Kent's best innings for the WSC Australians include 40 in a low scoring game, 58 and 110. This earned him selection in the second supertest, against the WSC West Indies, replacing Doug Walters, but he failed twice. Kent kept his spot for the third supertest, with innings of 43 and 40 helping Australia win the game. In the 4th supertest, Kent made 10 and 31; the latter score was Australia's highest in the second innings, a game that Australia lost. In the 5th supertest Kent scored a pair.

The following summer Kent toured with the WSC Cavaliers XI. He had a poor run of form until he scored 114 against the World XI and 55. He eventually got back in the Australian XI for some one-day games, with a top score of 62. Kent was back in the Australian XI test side for the last supertest - the final, against the World XI - but failed twice.

Kent toured the West Indies with the Australian XI. He played in all five supertests, making 9 & 30 in the first, which Australia lost, then hitting 109 in a one-day game for Australia.

For the second supertest Kent made 78 in the first innings. In the third supertest, Kent's second innings of 45 helped take Australia from 2–0 to 3-78 and was crucial in Australian victory. In the next two supertests Kent made 51 & 28, and 40 & 0.

===Return to traditional cricket===
At the beginning of the 1979–80 season Ian Chappell said Kent was a possible for the Australian number three position as "he performed with credit in the West Indies at number three" although he "could be considered" for the number six position.

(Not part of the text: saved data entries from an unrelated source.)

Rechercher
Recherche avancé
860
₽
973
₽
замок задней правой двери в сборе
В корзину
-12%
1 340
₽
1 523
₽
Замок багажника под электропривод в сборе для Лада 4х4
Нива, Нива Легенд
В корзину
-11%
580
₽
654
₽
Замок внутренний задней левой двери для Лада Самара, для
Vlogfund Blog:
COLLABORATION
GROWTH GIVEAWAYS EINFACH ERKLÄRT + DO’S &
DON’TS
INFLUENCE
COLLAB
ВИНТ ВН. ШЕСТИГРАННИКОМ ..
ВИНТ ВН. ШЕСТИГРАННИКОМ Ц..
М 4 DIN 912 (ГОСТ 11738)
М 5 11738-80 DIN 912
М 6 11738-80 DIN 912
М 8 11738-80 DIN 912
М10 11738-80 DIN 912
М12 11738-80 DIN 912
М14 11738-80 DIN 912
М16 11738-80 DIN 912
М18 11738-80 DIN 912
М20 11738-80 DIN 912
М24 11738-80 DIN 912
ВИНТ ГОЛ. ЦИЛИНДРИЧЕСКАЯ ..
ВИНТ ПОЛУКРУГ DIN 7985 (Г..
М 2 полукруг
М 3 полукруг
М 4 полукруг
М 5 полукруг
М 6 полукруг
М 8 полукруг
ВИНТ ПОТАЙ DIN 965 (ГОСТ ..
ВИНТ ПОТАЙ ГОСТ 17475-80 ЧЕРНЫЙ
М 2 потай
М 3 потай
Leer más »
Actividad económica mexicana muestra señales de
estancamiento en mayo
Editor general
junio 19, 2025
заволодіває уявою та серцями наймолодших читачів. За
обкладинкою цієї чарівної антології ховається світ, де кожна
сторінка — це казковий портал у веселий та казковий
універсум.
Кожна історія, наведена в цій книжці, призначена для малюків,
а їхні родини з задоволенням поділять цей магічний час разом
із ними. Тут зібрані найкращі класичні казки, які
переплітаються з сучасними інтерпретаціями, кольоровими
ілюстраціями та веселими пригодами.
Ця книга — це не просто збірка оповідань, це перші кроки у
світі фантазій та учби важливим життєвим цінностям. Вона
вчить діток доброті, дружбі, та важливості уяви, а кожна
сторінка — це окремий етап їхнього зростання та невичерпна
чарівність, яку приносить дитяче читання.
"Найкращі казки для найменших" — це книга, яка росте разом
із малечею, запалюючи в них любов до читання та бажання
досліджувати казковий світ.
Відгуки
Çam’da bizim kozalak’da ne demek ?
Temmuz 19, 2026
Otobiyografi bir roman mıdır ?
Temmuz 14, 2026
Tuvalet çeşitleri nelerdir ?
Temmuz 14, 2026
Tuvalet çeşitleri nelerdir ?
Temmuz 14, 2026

Kent had a patchy 1979–80, not making a first class century, but enjoyed an excellent domestic 1980–81 season, scoring 941 runs at 58.81. Highlights included 77, 171 and 68 against Tasmania and 78 and 101 against South Australia.

His knock of 41 in the McDonald's Cup Final, helping Queensland win the game, won him Man of the Match Award.

Kent was selected in the Australian one-day team towards the end of the summer, making scores of 12, 33 and 4.

===1981 Ashes===
Kent was chosen to tour England in 1981. Greg Chappell elected not to tour and Kim Hughes thought at the beginning that Kent was the most likely candidate to replace him at number three. However he failed during the early games and a score of 91 by Trevor Chappell saw him come into contention for the spot. Eventually Chappell was selected, with Kent relegated to 12th man.

Kent was 12th man in the third test, which England won. He eventually hit form with 92 against Worcestershire (his previous high score had been 27). This earned him selection in the 4th test over Chappell, who was made 12th man.

Kent turned out to be one of Australia's best performing batsmen in the second half of the tour, with a consistent string of scores. He made 171 runs, including a fifty as a makeshift opener at the Oval.

He made 46 and 10 in the 4th test, 52 and 2 in the fifth and 54 and 7 in the 6th.

===End of career===
Kent began the 1981–82 season well with 92 for Qld against the touring Pakistan side. He was selected in the Australian team for the first test against Pakistan in 1981–82 over Graham Yallop and Dirk Wellham. A serious back injury cost him his place however, forcing him to withdraw. He withdrew from cricket for the season then in August 1982 retired altogether.

Kent later commented, "People say I retired because of a back injury. There's nothing untrue about that, but it wasn't the only reason – it was a trigger for me to start thinking about what the hell I was going to do for my future. We'd had World Series Cricket but there was still no money in the game, and I could see no clear line for a future in cricket (in which he was) earning enough money."

In 64 first-class matches he scored a total of 3567 runs at 36.03 with a best of 171 against Tasmania. He was a fine slip catcher, taking 60 catches in all.

==Post-Cricket==
Kent briefly returned to cricket in April 1987 to play a charity match at the WACA. He scored 67 but was in severe pain the next day.

Kent was assistant coach for the Queensland cricket side in the early 1990s. He later ran a pub in Toowoomba and worked as secretary-manager of the Queensland Cricketers' Club.